RAW DATA below:

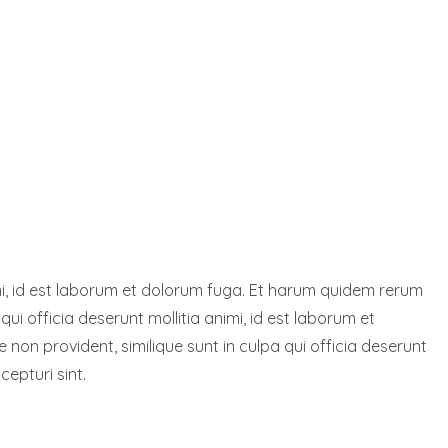
nimi, id est laborum et dolorum fuga. Et harum quidem rerum
qui officia deserunt mollitia animi, id est laborum et
 non provident, similique sunt in culpa qui officia deserunt
cepturi sint.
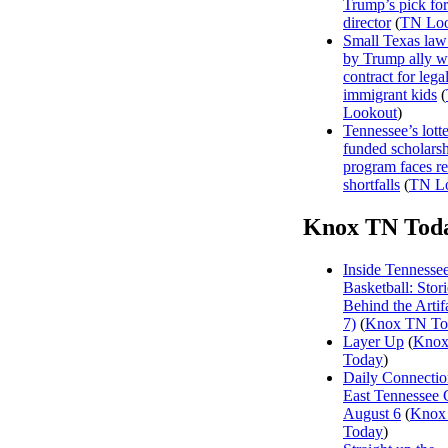
Trump’s pick f
director
(
TN Loo
Small Texas law
by Trump ally w
contract for legal
immigrant kids
(
Lookout
)
Tennessee’s lott
funded scholars
program faces r
shortfalls
(
TN L
Knox TN Tod
Inside Tennesse
Basketball: Stori
Behind the Artifa
7)
(
Knox TN To
Layer Up
(
Kno
Today
)
Daily Connectio
East Tennessee 
August 6
(
Knox
Today
)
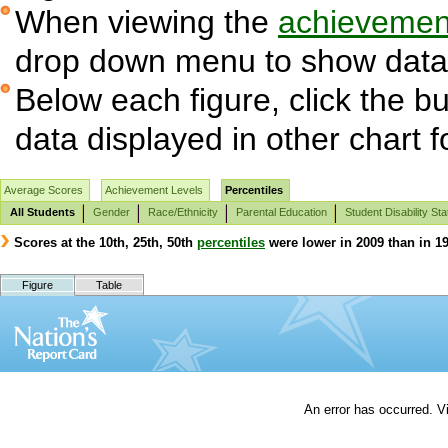
When viewing the
achievement
drop down menu to show data 
Below each figure, click the bu
data displayed in other chart 
Average Scores
Achievement Levels
Percentiles
All Students
Gender
Race/Ethnicity
Parental Education
Student Disability Sta
Scores at the 10th, 25th, 50th
percentiles
were lower in 2009 than in 19
Figure
Table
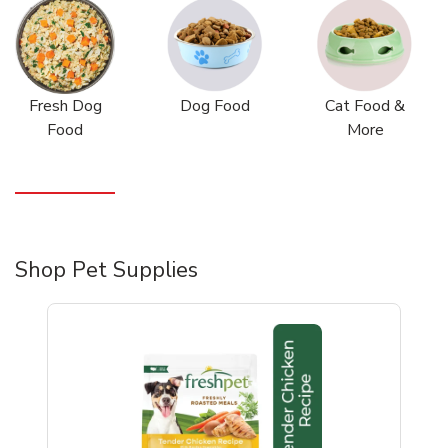
Fresh Dog
Dog Food
Cat Food &
Food
More
Shop Pet Supplies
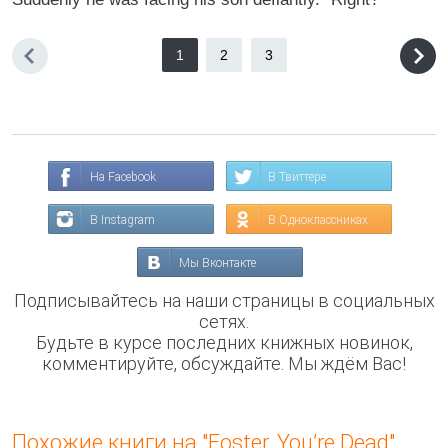
1
2
3
На Facebook
В Твиттере
В Instagram
В Одноклассниках
Мы Вконтакте
Подписывайтесь на наши страницы в социальных
сетях.
Будьте в курсе последних книжных новинок,
комментируйте, обсуждайте. Мы ждём Вас!
Похожие книги на "Foster, You’re Dead"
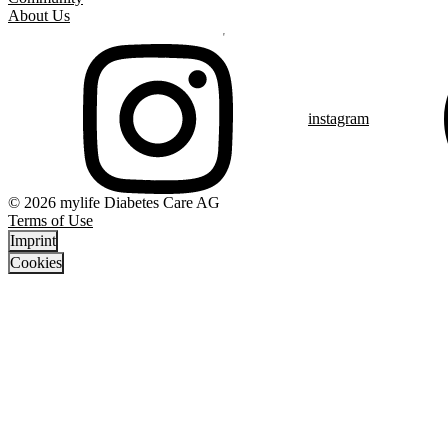
About Us
instagram
© 2026 mylife Diabetes Care AG
Terms of Use
Imprint
Cookies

End of RAW DATA.

ABOUT THIS TASK: Work through the entries, filtering for the string "deserunt", and copy each line that holds it.

EXERCISE SOLUTION:
qui officia deserunt mollitia animi, id est laborum et
 non provident, similique sunt in culpa qui officia deserunt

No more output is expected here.